Hervieux embarked on this research in the nick of time - only a few men from the 320th were still alive when she began locating them. I feel grateful that she was able to interview some of the men and finally shed light on their contributions to ending World War II - like Waverly Woodson, who worked thirty hours straight as a medic on the beaches of Omaha before collapsing. When he woke up, he asked to go back to keep helping.
At times I did feel like this book was merely plumbing the surface of the 320th's stories. I would love to have had more accounts of the individual men, although this was likely complicated by many having passed away by the time of writing. However, overall this was an excellent read about a sorely undocumented part of our history.
Linda Hervieux brings to life the heroism of 320th Barrage Balloon Battalion, an all-black squadron of soldiers who battled racism at home before and after helping save the free world on the beaches of Normandy. The book, propelled by an historian's penchant for unearthing long-lost documents and a journalist's knack for weaving a compelling, people-driven narrative, relays the saga of these brave men with the dignity they deserve and the full context the story demands. She's revived a chapter of American history too long ignored and now, thanks to her excellent work, too powerful to be forgotten.

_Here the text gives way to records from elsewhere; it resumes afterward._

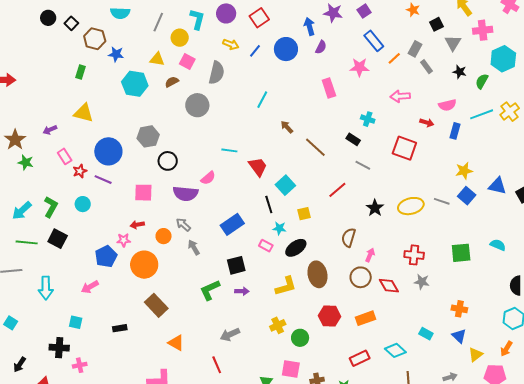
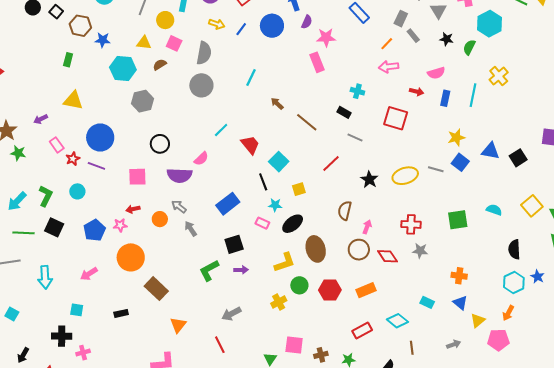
orange line: (394, 58) -> (387, 44), moved
pink star: (359, 67) -> (326, 37), moved
gray circle: (197, 105) -> (201, 85), moved
cyan line: (482, 114) -> (473, 95), moved, turned -55
gray hexagon: (148, 136) -> (142, 101), moved
cyan line: (229, 150) -> (221, 130), turned -49
blue pentagon: (106, 256) -> (94, 230), moved
orange circle: (144, 265) -> (131, 257), moved
green circle: (300, 338) -> (299, 285), moved
orange triangle: (176, 343) -> (178, 325), turned 42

Linda Hervieux spoke at the American Library in Paris on February 2. I was immediately hooked. So hooked that I got the e-book edition even though I'm ordering the paper book for our library and so my husband will read it. I've since also ordered a copy for my aunt and uncle; he's a veteran as was his father, my grandfather, and an avid reader of anything concerning WWII.
The story is well told. Sometimes, I felt we were too much into background and I was itching to get on with the story, but the more I read, the more I appreciated having all the background information. We did not learn any of it in classes in the 60s. These men deserve proper recognition.
I have visted the author's website and it contains much additional material, including videos of interviews with some of the men.